Disconnected Youth

During school year 2005-2006, 1,936 students left the Boston Public Schools (BPS) without a diploma. During the 2013-2014 school year, that number fell to 701, resulting in the lowest dropout rate in BPS history.

Now, the challenge is to reduce the dropout rate even further, while reaching out to BPS graduates who are not connected to the labor market or postsecondary education. The PIC organizes two collaborations in pursuit of these objectives—the Youth Transitions Task Force and the Opportunity Youth Collaborative.

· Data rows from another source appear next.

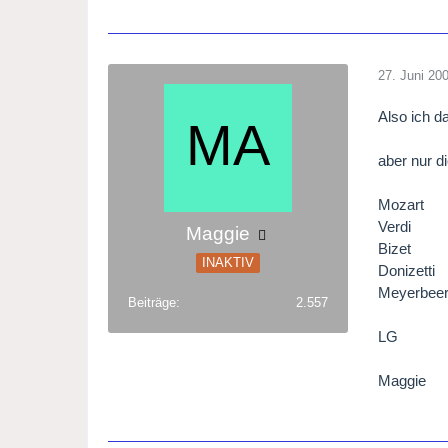
27. Juni 20
Also ich d
aber nur di
Mozart
Verdi
Maggie
Bizet
INAKTIV
Donizetti
Meyerbee
Beiträge
2.557
LG
Maggie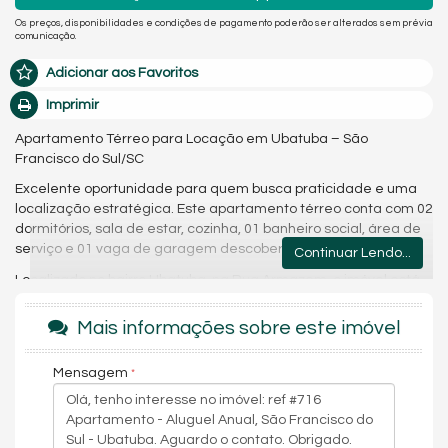
Os preços, disponibilidades e condições de pagamento poderão ser alterados sem prévia
comunicação.
Adicionar aos Favoritos
Imprimir
Apartamento Térreo para Locação em Ubatuba – São
Francisco do Sul/SC
Excelente oportunidade para quem busca praticidade e uma
localização estratégica. Este apartamento térreo conta com 02
dormitórios, sala de estar, cozinha, 01 banheiro social, área de
serviço e 01 vaga de garagem descoberta.
Continuar Lendo...
Localizado no bairro Ubatuba, na Rua Armazem, o imóvel está
próximo de mercados, farmácias, escolas, padarias e diversos
comércios da região, proporcionando mais comodidade para o
Mais informações sobre este imóvel
dia a dia.
Uma ótima opção para quem deseja morar em uma região
Mensagem
com fácil acesso aos principais serviços e a poucos minutos da
praia.
Destaques do imóvel: ✔️ 02 dormitórios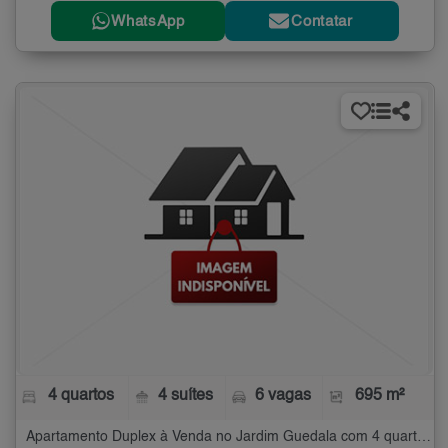
WhatsApp
Contatar
4 quartos
4 suítes
6 vagas
695 m²
Apartamento Duplex à Venda no Jardim Guedala com 4 quartos - 695 m²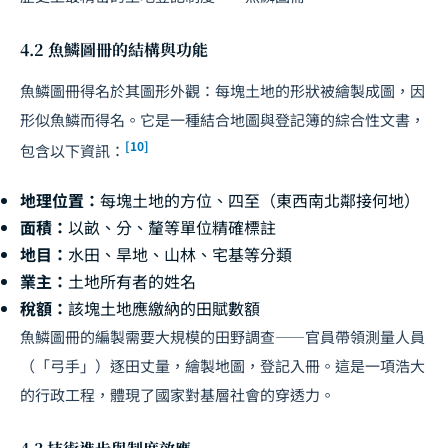
4.2 魚鱗圖冊的結構與功能
魚鱗圖冊得名於其圖形外觀：每塊土地的形狀被繪製成圖，因
形似魚鱗而得名。它是一種結合地圖與登記簿的綜合性文書，
[10]
包含以下資訊：
地理位置：
每塊土地的方位、四至（東西南北鄰接何地）
面積：
以畝、分、釐等單位精確標註
地目：
水田、旱地、山林、宅基等分類
業主：
土地所有者的姓名
稅額：
該塊土地應繳納的田賦數額
魚鱗圖冊的編製需要大規模的田野調查——官員帶領測量人員
（「弓手」）逐田丈量，繪製地圖，登記入冊。這是一項浩大
的行政工程，體現了國家對基層社會的穿透力。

In 2004, the Youth Transition Task Force was convened in order to lower the high school dropout rate. An early pilot dropout outreach initiative evolved into the Re-Engagement Center in 2009—a BPS-PIC partnership—that enrolls hundreds of dropouts annually, connecting them with appropriate school placements, both within the BPS and at nonprofit organizations. By 2016, the REC has brought over 2,500 students back to school.

In 2013, the PIC and Boston Opportunity Agenda co-convened the Boston Opportunity Youth Collaborative (OYC). The OYC has expanded the re-engagement agenda to include disconnected high school graduates. It is part of a national network of communities developing strategies for engaging opportunity youth—16-24-year-olds who are out of school and out of work. 

Shadé Johnson—Making the connection
A year after graduating high school, Shadé Johnson was out of school and unemployed. She sought help from a counselor at school-based nonprofit KeySteps, who referred her to the Connection Center.Read More>

During high school, Shadé Johnson participated in PIC leadership development activities, connected with employment through her career specialist, and received significant support from KeySteps, a school-based nonprofit that provides wrap-around services. A year after she graduated, Shadé was out of school and unemployed. She sought help from her KeySteps counselor, who referred her to the Connection Center.  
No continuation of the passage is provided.